One thing I had not expected was apathy, disinterest, a lack of concern for something that seems to me pretty amazing, or at least a little bit significant. That this is a place that was once a cemetery, then once a quarry on estate lands, and has been gradually immersed in urbanisation ever since the burials were discovered seems to matter, but maybe not to many people. And so the mystery of this weird cemetery and what happened to most of the pots continues; despite increasing urbanisation in this area in the last twenty years, archaeological evaluations in advance of house building have revealed nothing else to add to the story.
All we have left now are the pots, four Food Vessels, some human remains that may or may not be genuine (were these bones also in display in the library?) and the brown dust. Everything else is gone.

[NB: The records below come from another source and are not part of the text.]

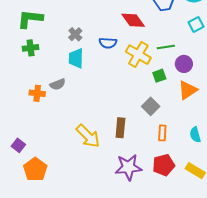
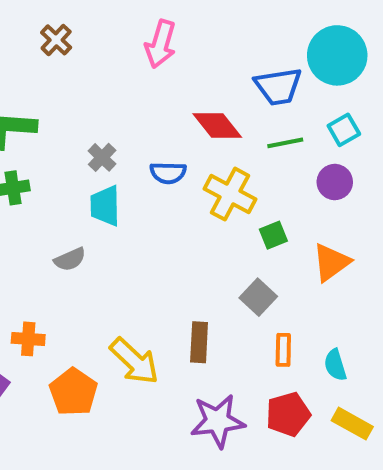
green line: (166, 47) -> (285, 143), moved
purple circle: (184, 64) -> (335, 182), moved
orange cross: (37, 93) -> (28, 339), moved
cyan semicircle: (195, 135) -> (335, 365), moved
orange pentagon: (35, 169) -> (73, 392), moved

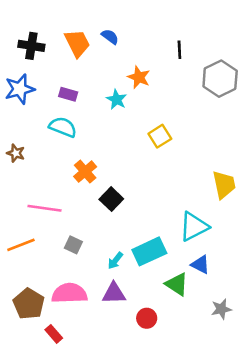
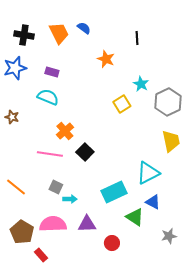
gray hexagon: (220, 79) -> (168, 102), moved
cyan star: (117, 100) -> (141, 84), moved
pink line: (45, 208) -> (50, 154), moved
orange line: (21, 245) -> (16, 187), turned 60
cyan arrow: (115, 261) -> (70, 199), moved, turned -128

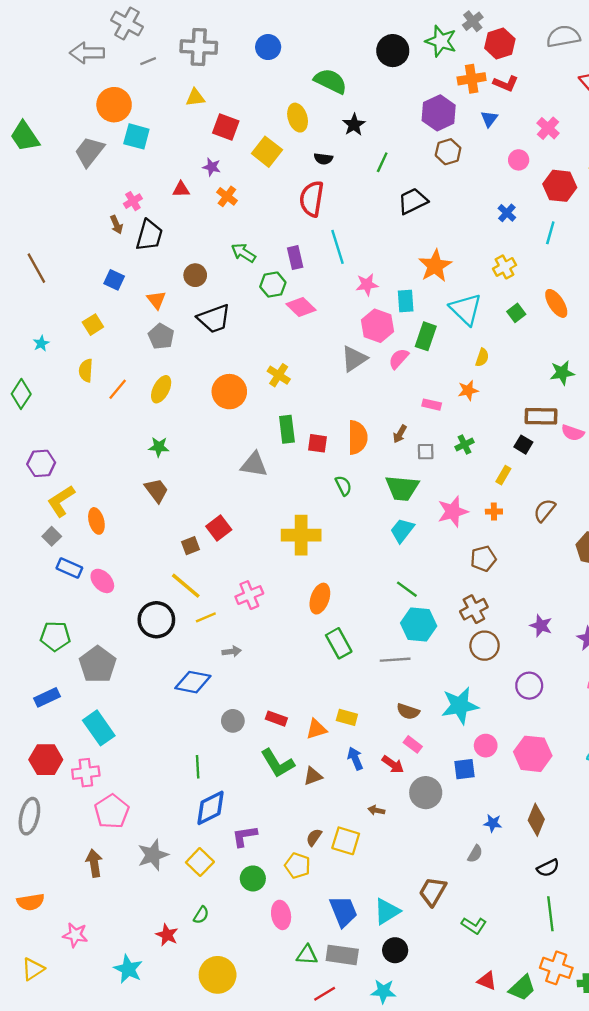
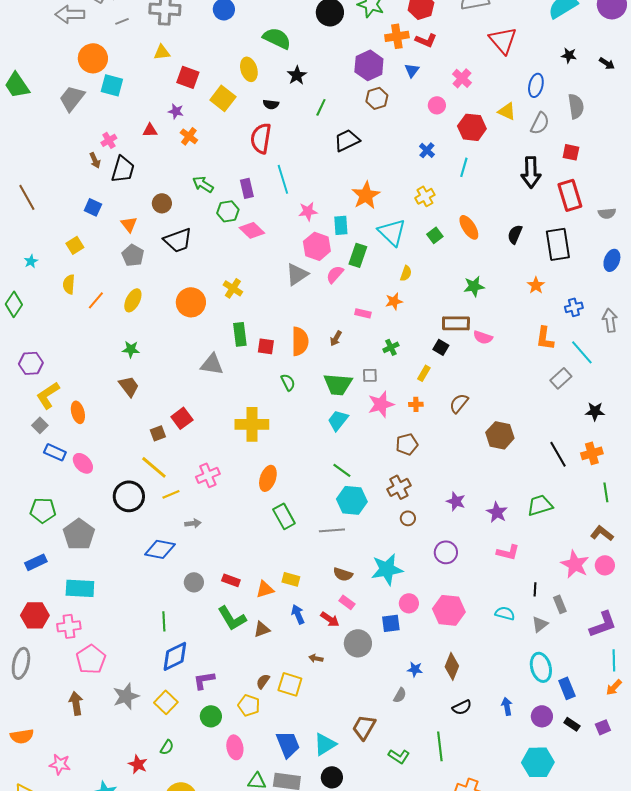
gray square: (426, 452) -> (370, 375), moved
brown circle: (485, 646) -> (408, 518), size x0.6
cyan rectangle: (99, 728) -> (80, 588), turned -52
green line: (550, 914) -> (440, 746), moved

In the early Bronze Age, many pots were brought to this cemetery to be placed with the dead; once they were dug up again, the pots were dispersed once again into the wider landscape, probably never to be reunited again.
Sources: various sources were very helpful in making sense in the story of this cemetery and its pots. Alex Morrison’s 1971 article was invaluable (Cist burials and food vessels – some recent discoveries and rediscoveries in western Scotland, Glasgow Arch Journal 2, pg 8 onwards). This was the source of the FV drawings. I also got titbits from JM Davidson’s short note in Discovery and Excavation Scotland 1961, 38-39, and RCAHMS South Lanarkshire inventory (1978, page 72). Information on the Glasgow Exhibition came from Graham Ritchie’s biographical paper about Ludovic Mann published in the Proceedings of the Society of Antiquaries of Scotland volume 132 (2002), pages 43-64, and Mann’s contribution to the amazing two volume ‘catalogue’ Palace of History (1911). The latter was the source of the plan of the galleries, and the photo of the prehistoric gallery, both scans of photocopies, hence the poor quality. The postcard of the Palace of History is one of many such images available online. The ASTRA logo came from a google search; I could not find a current web page for this organisation; Duncan Lunan information from Duncan’s website (link in post) and the photo of the Airdrie observatory is a Wikipedia Commons image. The AAA logo came from their website (link in post). The photo of Drumpellier House was taken in 1870 by Thomas Annan and may have been used as a postcard; various versions are available online. I was accompanied on my visit to Summerlee by Jan, Meli and the esteemed Dr Steve Mills.
I hope Alex Morrison would have enjoyed this post, he was a great help and support to me early in my career, and he is very much missed; the photo in this post shows him at his funky best digging at Houston South Mound.